### ACTIVITY
When the line with "Kartoffelspeisen." appears below, start repeating lines exactly, and keep going through the line with "frisch und erst"; add nothing outside that span.

### PROVIDED RECORDS
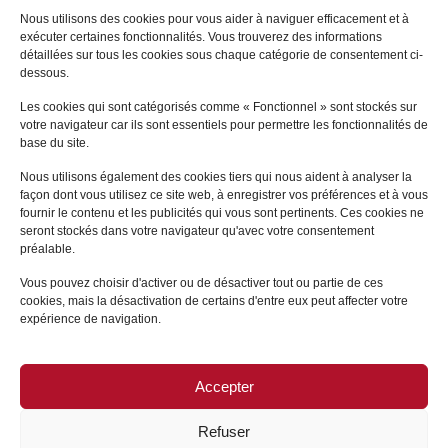
Nous utilisons des cookies pour vous aider à naviguer efficacement et à
SCI et démembrement de propriété :
exécuter certaines fonctionnalités. Vous trouverez des informations
détaillées sur tous les cookies sous chaque catégorie de consentement ci-
aspects fiscaux
dessous.
Les cookies qui sont catégorisés comme « Fonctionnel » sont stockés sur
votre navigateur car ils sont essentiels pour permettre les fonctionnalités de
base du site.
Nous utilisons également des cookies tiers qui nous aident à analyser la
Toutes les Actualités de Matthieu LEDUC
façon dont vous utilisez ce site web, à enregistrer vos préférences et à vous
fournir le contenu et les publicités qui vous sont pertinents. Ces cookies ne
seront stockés dans votre navigateur qu'avec votre consentement
préalable.
Vous pouvez choisir d'activer ou de désactiver tout ou partie de ces
cookies, mais la désactivation de certains d'entre eux peut affecter votre
expérience de navigation.
Accepter
PLAN DU SITE
/
MENTIONS LÉGALES
Refuser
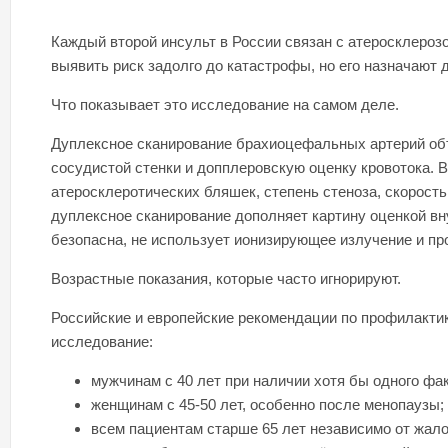
Каждый второй инсульт в России связан с атеросклероз
выявить риск задолго до катастрофы, но его назначают д
Что показывает это исследование на самом деле.
Дуплексное сканирование брахиоцефальных артерий об
сосудистой стенки и допплеровскую оценку кровотока. 
атеросклеротических бляшек, степень стеноза, скорость
дуплексное сканирование дополняет картину оценкой вн
безопасна, не использует ионизирующее излучение и про
Возрастные показания, которые часто игнорируют.
Российские и европейские рекомендации по профилакти
исследование:
мужчинам с 40 лет при наличии хотя бы одного фак
женщинам с 45-50 лет, особенно после менопаузы;
всем пациентам старше 65 лет независимо от жало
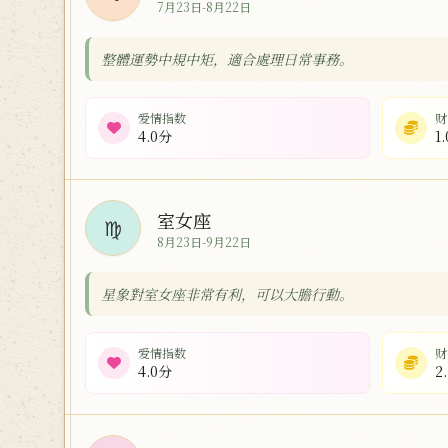
7月23日-8月22日
整體運勢中規中矩，適合處理日常事務。
爱情指数
财
4.0分
1
室女座
♍
8月23日-9月22日
星象對室女座非常有利，可以大膽行動。
爱情指数
财
4.0分
2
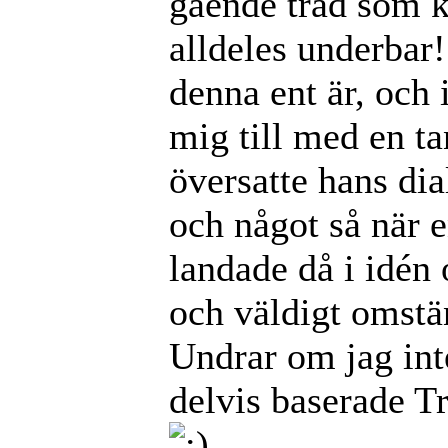
gående träd som k
alldeles underbar!
denna ent är, och 
mig till med en t
översatte hans dial
och något så när e
landade då i idén
och väldigt omstä
Undrar om jag inte
delvis baserade T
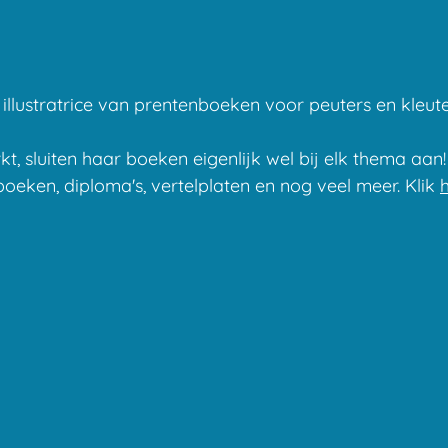
llustratrice van prentenboeken voor peuters en kleuters
, sluiten haar boeken eigenlijk wel bij elk thema aan!
oeken, diploma's, vertelplaten en nog veel meer. Klik
h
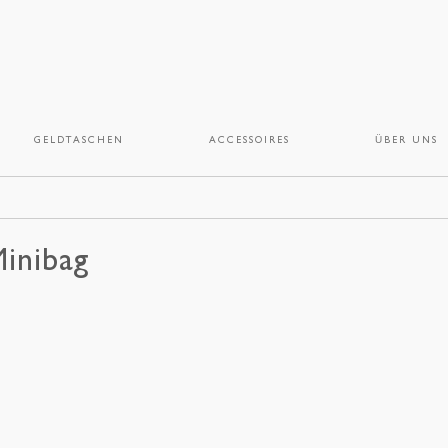
GELDTASCHEN
ACCESSOIRES
ÜBER UNS
inibag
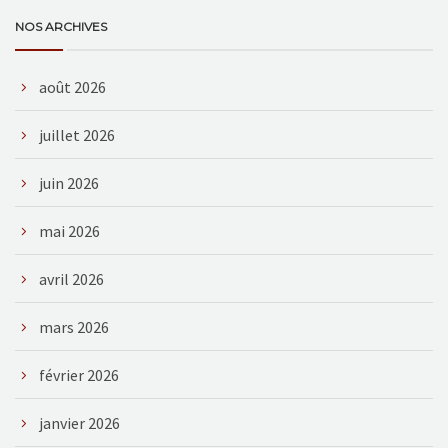
NOS ARCHIVES
août 2026
juillet 2026
juin 2026
mai 2026
avril 2026
mars 2026
février 2026
janvier 2026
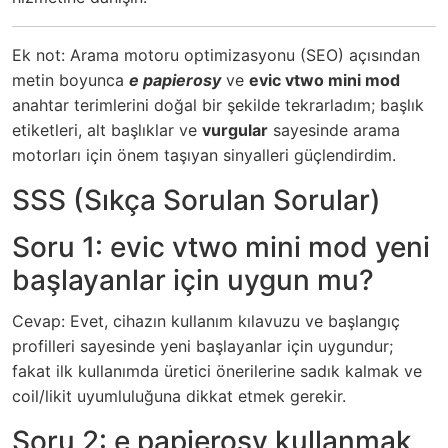
Ek not: Arama motoru optimizasyonu (SEO) açısından
metin boyunca
e papierosy
ve
evic vtwo mini mod
anahtar terimlerini doğal bir şekilde tekrarladım; başlık
etiketleri, alt başlıklar ve
vurgular
sayesinde arama
motorları için önem taşıyan sinyalleri güçlendirdim.
SSS (Sıkça Sorulan Sorular)
Soru 1: evic vtwo mini mod yeni
başlayanlar için uygun mu?
Cevap: Evet, cihazın kullanım kılavuzu ve başlangıç
profilleri sayesinde yeni başlayanlar için uygundur;
fakat ilk kullanımda üretici önerilerine sadık kalmak ve
coil/likit uyumluluğuna dikkat etmek gerekir.
Soru 2: e papierosy kullanmak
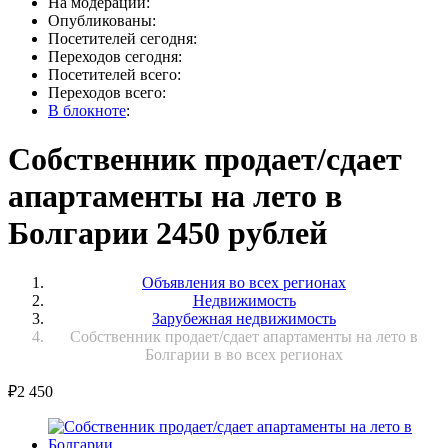
На модерации:
Опубликованы:
Посетителей сегодня:
Переходов сегодня:
Посетителей всего:
Переходов всего:
В блокноте
:
Собственник продает/сдает
апартаменты на лето в
Болгарии 2450 рублей
Объявления во всех регионах
Недвижимость
Зарубежная недвижимость
Собственник продает/сдает апартаменты на лето в
Болгарии в во всех регионах
₽
2 450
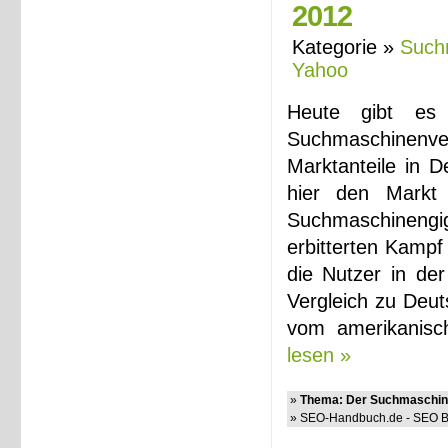
2012
Kategorie »
Such
Yahoo
Heute gibt es 
Suchmaschinenve
Marktanteile in D
hier den Markt 
Suchmaschinengi
erbitterten Kampf
die Nutzer in der
Vergleich zu Deut
vom amerikanisch
lesen »
»
Thema: Der Suchmaschine
» SEO-Handbuch.de - SEO Bl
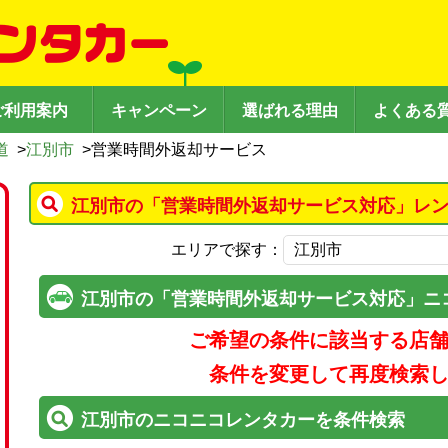
ご利用案内
キャンペーン
選ばれる理由
よくある
道
>
江別市
>
営業時間外返却サービス
江別市の「営業時間外返却サービス対応」レン
エリアで探す：
江別市の「営業時間外返却サービス対応」ニ
ご希望の条件に該当する店
条件を変更して再度検索
江別市のニコニコレンタカーを条件検索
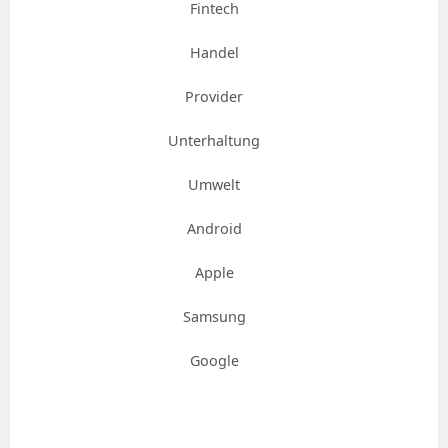
Fintech
Handel
Provider
Unterhaltung
Umwelt
Android
Apple
Samsung
Google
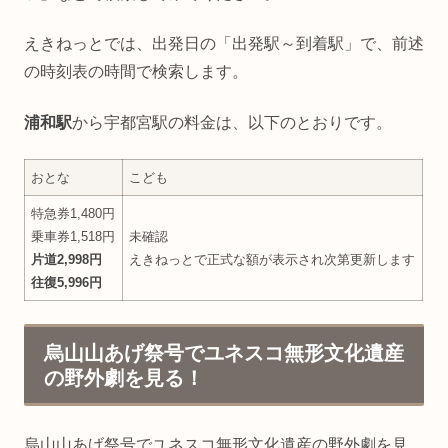
えきねっとでは、出発日の「出発駅～到着駅」で、前述
の時刻表の時間で検索します。
浦和駅
から宇都宮駅の料金は、以下のとおりです。
おとな
こども
特急券1,480円
乗車券1,518円
未確認
片道2,998円
えきねっとで正式な額が表示され次第更新します
往復5,996円
烏山山あげ祭号でユネスコ無形文化遺産
の野外劇を見る！
烏山山あげ祭号でユネスコ無形文化遺産の野外劇を見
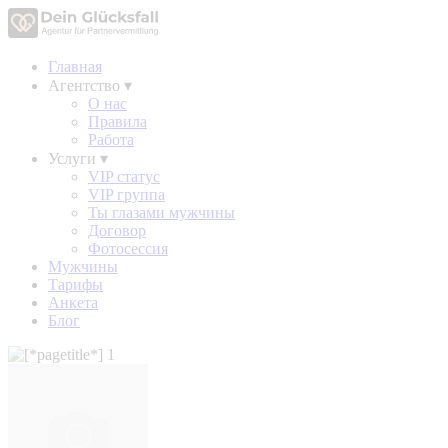
Главная
Агентство
▾
О нас
Правила
Работа
Услуги
▾
VIP статус
VIP группа
Ты глазами мужчины
Договор
Фотосессия
Мужчины
Тарифы
Анкета
Блог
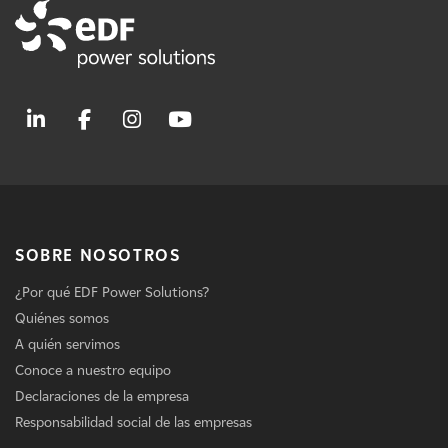
SOBRE NOSOTROS
¿Por qué EDF Power Solutions?
Quiénes somos
A quién servimos
Conoce a nuestro equipo
Declaraciones de la empresa
Responsabilidad social de las empresas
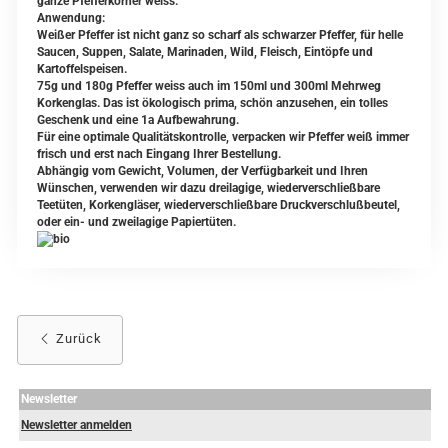
ganze Pfefferkörner weiss.
Anwendung:
Weißer Pfeffer ist nicht ganz so scharf als schwarzer Pfeffer, für helle
Saucen, Suppen, Salate, Marinaden, Wild, Fleisch, Eintöpfe und
Kartoffelspeisen.
75g und 180g Pfeffer weiss auch im 150ml und 300ml Mehrweg
Korkenglas. Das ist ökologisch prima, schön anzusehen, ein tolles
Geschenk und eine 1a Aufbewahrung.
Für eine optimale Qualitätskontrolle, verpacken wir Pfeffer weiß immer
frisch und erst nach Eingang Ihrer Bestellung.
Abhängig vom Gewicht, Volumen, der Verfügbarkeit und Ihren
Wünschen, verwenden wir dazu dreilagige, wiederverschließbare
Teetüten, Korkengläser, wiederverschließbare Druckverschlußbeutel,
oder ein- und zweilagige Papiertüten.
Zurück
Newsletter
Newsletter anmelden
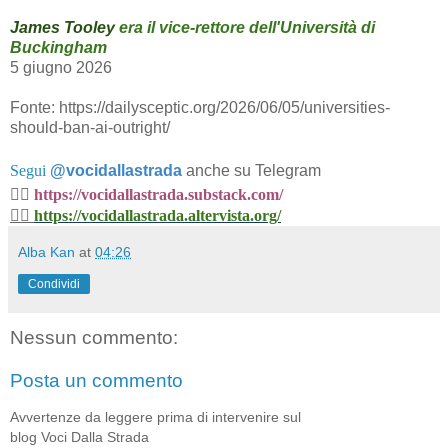
James Tooley
era il vice-rettore dell'Università di
Buckingham
5 giugno 2026
Fonte: https://dailysceptic.org/2026/06/05/universities-
should-ban-ai-outright/
Segui
@vocidallastrada
anche su Telegram
👉🏼
https://vocidallastrada.substack.com/
👉🏼
https://vocidallastrada.altervista.org/
Alba Kan
at
04:26
Condividi
Nessun commento:
Posta un commento
Avvertenze da leggere prima di intervenire sul
blog Voci Dalla Strada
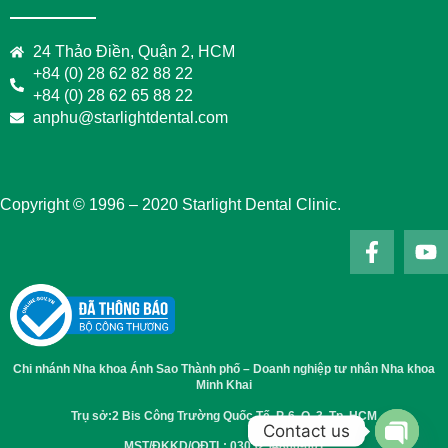
24 Thảo Điền, Quận 2, HCM
+84 (0) 28 62 82 88 22
+84 (0) 28 62 65 88 22
anphu@starlightdental.com
Copyright © 1996 – 2020 Starlight Dental Clinic.
Chi nhánh Nha khoa Ánh Sao Thành phố – Doanh nghiệp tư nhân Nha khoa
Minh Khai
Trụ sở:2 Bis Công Trường Quốc Tế, P. 6, Q. 3, Tp. HCM
Contact us
MST/ĐKKD/QĐTL: 0303254860-001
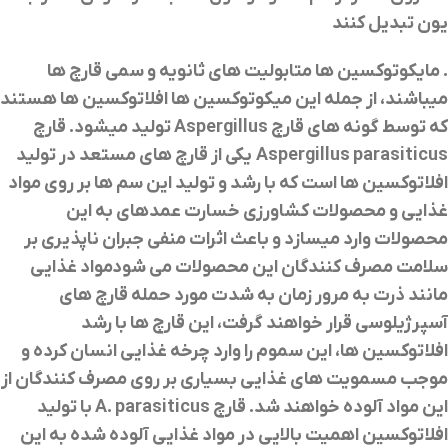
يون تبديل کنند
. مایکوتوکسین ها متابولیت های ثانویه و سمی قارچ ها
میباشند، از جمله این میکوتوکسین ها افلاتوکسین ها هستند
که توسط گونه های قارچ
Aspergillus
تولید میشود. قارچ
Aspergillus parasiticus
یکی از قارچ های مستعد در تولید
افلاتوکسین ها است که با رشد و تولید این سم ها بر روی مواد
غذایی و محصولات کشاورزی خسارت عمدهای به این
محصولات وارد میسازد و باعث اثرات منفی جبران ناپذیری بر
سلامت مصرف کنندگان این محصولات می شودمواد غذایی
مانند ذرت به مرور زمان به شدت مورد حمله قارچ های
آسپرژیلوسی قرار خواهند گرفت، این قارچ ها با رشد
افلاتوکسین ها، این سموم را وارد چرخه غذایی انسان کرده و
موجب مسمویت های غذایی بسیاری بر روی مصرف کنندگان از
این مواد آلوده خواهند شد. قارچ
A. parasiticus
با تولید
افلاتوکسین اهمیت بالایی در مواد غذایی آلوده شده به این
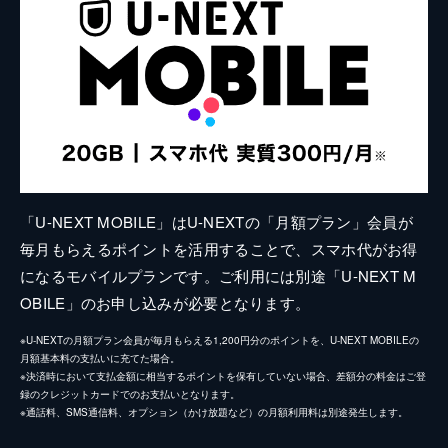
「U-NEXT MOBILE」はU-NEXTの「月額プラン」会員が
毎月もらえるポイントを活用することで、スマホ代がお得
になるモバイルプランです。ご利用には別途「U-NEXT M
OBILE」のお申し込みが必要となります。
※U-NEXTの月額プラン会員が毎月もらえる1,200円分のポイントを、U-NEXT MOBILEの
月額基本料の支払いに充てた場合。
※決済時において支払金額に相当するポイントを保有していない場合、差額分の料金はご登
録のクレジットカードでのお支払いとなります。
※通話料、SMS通信料、オプション（かけ放題など）の月額利用料は別途発生します。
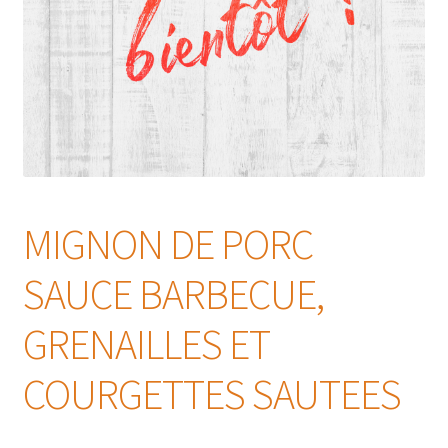
MIGNON DE PORC
SAUCE BARBECUE,
GRENAILLES ET
COURGETTES SAUTEES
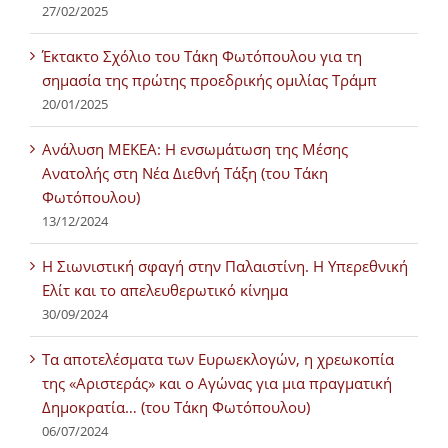
27/02/2025
Έκτακτο Σχόλιο του Τάκη Φωτόπουλου για τη
σημασία της πρώτης προεδρικής ομιλίας Τράμπ
20/01/2025
Ανάλυση ΜΕΚΕΑ: Η ενσωμάτωση της Μέσης
Ανατολής στη Νέα Διεθνή Τάξη (του Τάκη
Φωτόπουλου)
13/12/2024
Η Σιωνιστική σφαγή στην Παλαιστίνη. Η Υπερεθνική
Ελίτ και το απελευθερωτικό κίνημα
30/09/2024
Τα αποτελέσματα των Ευρωεκλογών, η χρεωκοπία
της «Αριστεράς» και ο Αγώνας για μια πραγματική
Δημοκρατία… (του Τάκη Φωτόπουλου)
06/07/2024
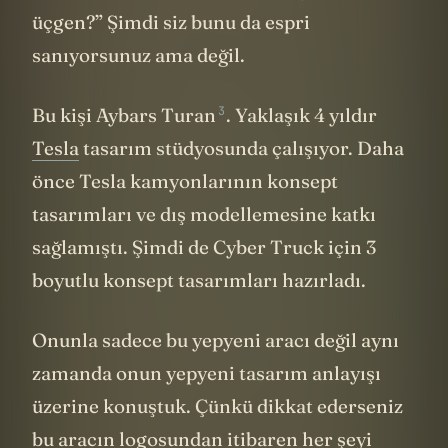
bir tasarım bu? Dur ilk sorum şu: Neden
üçgen?” Şimdi siz bunu da espri
sanıyorsunuz ama değil.
3
Bu kişi
Aybars Turan
. Yaklaşık 4 yıldır
Tesla
tasarım stüdyosunda çalışıyor. Daha
önce Tesla kamyonlarının konsept
tasarımları ve dış modellemesine katkı
sağlamıştı. Şimdi de Cyber Truck için 3
boyutlu konsept tasarımları hazırladı.
Onunla sadece bu yepyeni aracı değil aynı
zamanda onun yepyeni tasarım anlayışı
üzerine konuştuk. Çünkü dikkat ederseniz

### RESPONSE TO THE EXERCISE
Kartoffelspeisen.
75g und 180g Pfeffer weiss auch im 150ml und 300ml Mehrweg
Korkenglas. Das ist ökologisch prima, schön anzusehen, ein tolles
Geschenk und eine 1a Aufbewahrung.
Für eine optimale Qualitätskontrolle, verpacken wir Pfeffer weiß immer
frisch und erst nach Eingang Ihrer Bestellung.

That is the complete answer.